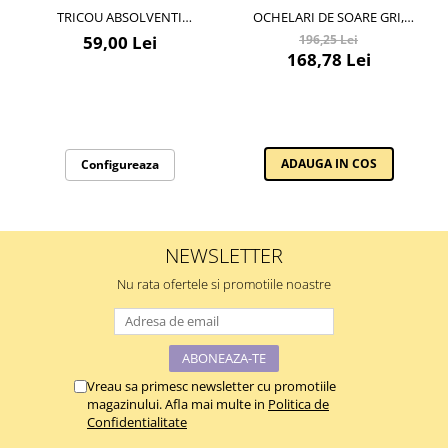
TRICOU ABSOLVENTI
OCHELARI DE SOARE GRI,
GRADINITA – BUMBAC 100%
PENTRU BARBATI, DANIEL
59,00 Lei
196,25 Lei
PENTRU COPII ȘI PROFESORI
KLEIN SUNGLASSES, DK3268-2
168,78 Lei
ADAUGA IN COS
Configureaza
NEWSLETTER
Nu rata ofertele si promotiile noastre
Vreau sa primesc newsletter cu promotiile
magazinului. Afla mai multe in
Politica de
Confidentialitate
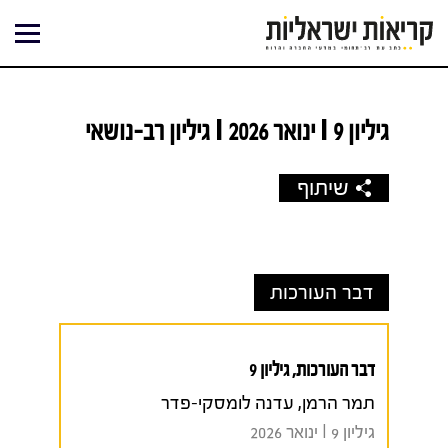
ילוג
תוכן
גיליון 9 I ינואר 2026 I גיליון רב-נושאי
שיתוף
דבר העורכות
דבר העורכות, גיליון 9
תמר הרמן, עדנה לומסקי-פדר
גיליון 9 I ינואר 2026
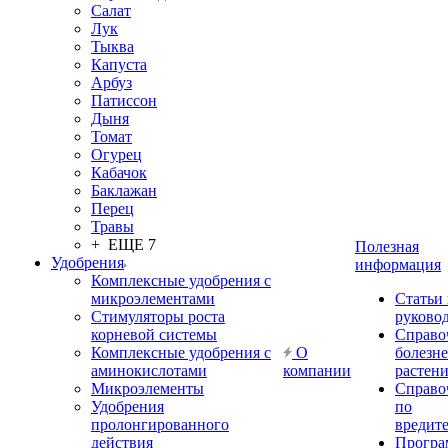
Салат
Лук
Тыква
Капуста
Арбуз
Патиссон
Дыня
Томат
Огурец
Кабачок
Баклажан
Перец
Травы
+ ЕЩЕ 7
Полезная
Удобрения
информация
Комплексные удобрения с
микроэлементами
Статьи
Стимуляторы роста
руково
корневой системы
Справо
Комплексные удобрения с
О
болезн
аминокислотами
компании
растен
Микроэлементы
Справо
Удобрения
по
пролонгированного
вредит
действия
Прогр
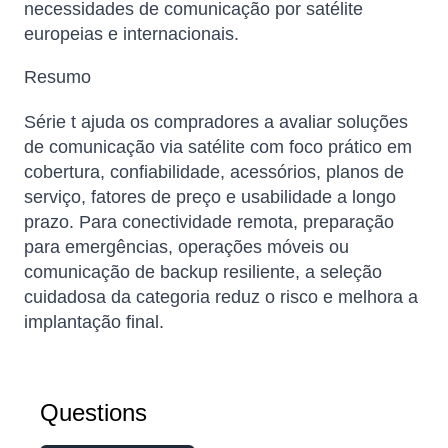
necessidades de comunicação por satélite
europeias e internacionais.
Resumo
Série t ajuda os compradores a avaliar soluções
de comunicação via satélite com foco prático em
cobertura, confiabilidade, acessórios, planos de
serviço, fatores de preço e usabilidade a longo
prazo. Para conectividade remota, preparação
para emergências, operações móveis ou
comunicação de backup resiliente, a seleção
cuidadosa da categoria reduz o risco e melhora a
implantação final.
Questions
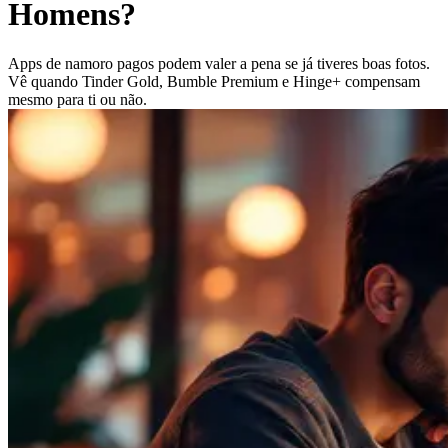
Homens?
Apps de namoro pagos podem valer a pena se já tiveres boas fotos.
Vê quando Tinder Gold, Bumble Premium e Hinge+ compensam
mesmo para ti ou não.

=====

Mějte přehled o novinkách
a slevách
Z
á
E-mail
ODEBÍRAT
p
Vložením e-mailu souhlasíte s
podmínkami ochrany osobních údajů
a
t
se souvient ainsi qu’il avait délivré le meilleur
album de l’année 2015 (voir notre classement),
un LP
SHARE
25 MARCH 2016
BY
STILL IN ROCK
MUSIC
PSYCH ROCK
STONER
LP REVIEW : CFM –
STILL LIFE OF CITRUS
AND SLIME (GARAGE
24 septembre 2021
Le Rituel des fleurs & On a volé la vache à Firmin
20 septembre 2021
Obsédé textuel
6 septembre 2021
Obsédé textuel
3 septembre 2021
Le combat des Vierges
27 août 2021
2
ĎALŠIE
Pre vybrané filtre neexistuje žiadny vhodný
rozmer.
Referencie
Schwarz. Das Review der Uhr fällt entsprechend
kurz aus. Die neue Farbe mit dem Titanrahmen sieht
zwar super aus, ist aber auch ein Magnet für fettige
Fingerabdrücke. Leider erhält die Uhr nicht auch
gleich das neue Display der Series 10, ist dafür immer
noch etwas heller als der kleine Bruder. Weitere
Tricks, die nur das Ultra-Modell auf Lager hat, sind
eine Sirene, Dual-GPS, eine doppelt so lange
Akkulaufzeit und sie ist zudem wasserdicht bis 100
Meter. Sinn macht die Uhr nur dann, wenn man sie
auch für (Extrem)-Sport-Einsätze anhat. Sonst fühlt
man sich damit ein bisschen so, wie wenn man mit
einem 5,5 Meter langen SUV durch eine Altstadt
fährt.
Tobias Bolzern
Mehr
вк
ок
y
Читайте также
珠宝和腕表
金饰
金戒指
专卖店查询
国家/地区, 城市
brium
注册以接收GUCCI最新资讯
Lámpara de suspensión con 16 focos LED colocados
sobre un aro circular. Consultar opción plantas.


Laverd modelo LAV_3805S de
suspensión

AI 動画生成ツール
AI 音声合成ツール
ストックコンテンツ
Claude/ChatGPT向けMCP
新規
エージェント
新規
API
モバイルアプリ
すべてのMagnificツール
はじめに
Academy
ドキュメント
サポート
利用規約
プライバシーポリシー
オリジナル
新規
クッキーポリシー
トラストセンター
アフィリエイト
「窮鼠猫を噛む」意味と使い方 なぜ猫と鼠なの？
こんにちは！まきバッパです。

=====

> [EXERCISE]:
Scan the listing above and copy all lines containing the word "wenn".

> [TASK RESULT]:
Meter. Sinn macht die Uhr nur dann, wenn man sie
man sich damit ein bisschen so, wie wenn man mit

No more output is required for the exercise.